Предлагает нам расстегайчика, кашки на сковородке со снеточком, а то московской соляночки со свежими подберезничками. Горкин отказывается. У Троицы, Бог даст, отговемшись, в «блинных», в овражке, всего отведаем, — и грибочков, и Карасиков, и кашничков заварных, и блинков, то-се... а теперь, во святой дороге, нельзя ублажать мамон. И то бараночками да мяконьким грешим вот, а дальше уж на сухариках поедем, разве что на ночевке щец постных похлебаем.

Брехунов хвалит, какие мы правильные, хорошо веру держим.

—Глядеть на вас утешительно, как благолепие соблюдаете. А мы тут, как черви какие, в пучине крутимся, праздники позабыли. На Масленой вон странник проходил... может, слыхали . Симеонушка-странник?

—Как не слыхать, — говорит Горкин, — сосед наш был, на Ордынке кучером служил у краснопрядца Пузакова, а потом, годов пять уж, в странчество пошел, по благодати. Так что он-то..?

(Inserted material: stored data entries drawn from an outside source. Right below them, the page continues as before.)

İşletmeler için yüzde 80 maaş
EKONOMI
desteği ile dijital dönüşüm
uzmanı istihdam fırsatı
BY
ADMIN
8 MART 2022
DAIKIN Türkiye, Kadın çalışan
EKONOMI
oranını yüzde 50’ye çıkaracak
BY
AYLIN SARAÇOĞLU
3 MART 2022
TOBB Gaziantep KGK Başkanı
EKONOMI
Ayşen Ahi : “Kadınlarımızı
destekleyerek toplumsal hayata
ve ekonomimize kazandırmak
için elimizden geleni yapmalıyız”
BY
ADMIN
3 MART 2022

—На все серчал. Жена его на улице ветрела, завела в трактир, погреться, ростепель была, а на нем валенки худые, и промокши. Увидал стойку... Масленица, понятно, выпимши народ, у стойки непорядок, понятно, шкаликами выстукивают во как... и разговор не духовный, понятно... Он первым делом палкой по шкаликам, начисто смел. Мы его успокоили, под образа посадили, чайку, блинков, то-се... Плакать принялся над блинками. Один блин и сжевал-то всего. Потом кэ-эк по чайнику кулаком... «А, — кричит, — чаи да сахары, а сами катимся с горы!..» Погрозил посохом и пошел. Дошел до каменного столба к заставе да трои суток и высидел, бутошник уж его принял, а то стечение народу стало, проезду нет. «Мне, — говорит, — у столба теплей, ничем на вашей печке!» Грешим, понятно, много. Такими-то еще и держимся.

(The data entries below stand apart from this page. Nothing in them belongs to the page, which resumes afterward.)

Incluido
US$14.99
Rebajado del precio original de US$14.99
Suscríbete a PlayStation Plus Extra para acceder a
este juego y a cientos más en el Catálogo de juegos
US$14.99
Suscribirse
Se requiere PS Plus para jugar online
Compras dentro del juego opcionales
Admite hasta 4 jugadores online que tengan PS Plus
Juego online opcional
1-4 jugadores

Он уходит, говорит: «Делов этих у меня... уж извините».

К нам подходят бедные богомольцы, в бурых сермягах и лапотках, крестятся на нас и просят чайку на заварочку щепотку, мокренького хоть. Горкин дает щепотки и сахарку, но набирается целая куча их, и все просят. Мы отмахиваемся — где же на всех хватит. Прибегает Брехунов и начинает кричать: как они пробрались? гнать их в шею! Половые гонят богомолок салфетками. Пролезли где-то через дыру в заборе и на огороде клубнику потоптали. Я вижу, как одному старику дал половой в загорбок. Горкин вздыхает: Господи, греха-то что! Брехунов кричит: их разбалуй, настоящему богомольцу и ходу не дадут! Одна старушка легла на землю, и ее поволокли волоком, за сумку. Горкин разахался:

—Мы кусками швыряемся, а вон... А при конце света их-то Господь первых и призовет. Их там не поволокут... там кого-другого поволокут.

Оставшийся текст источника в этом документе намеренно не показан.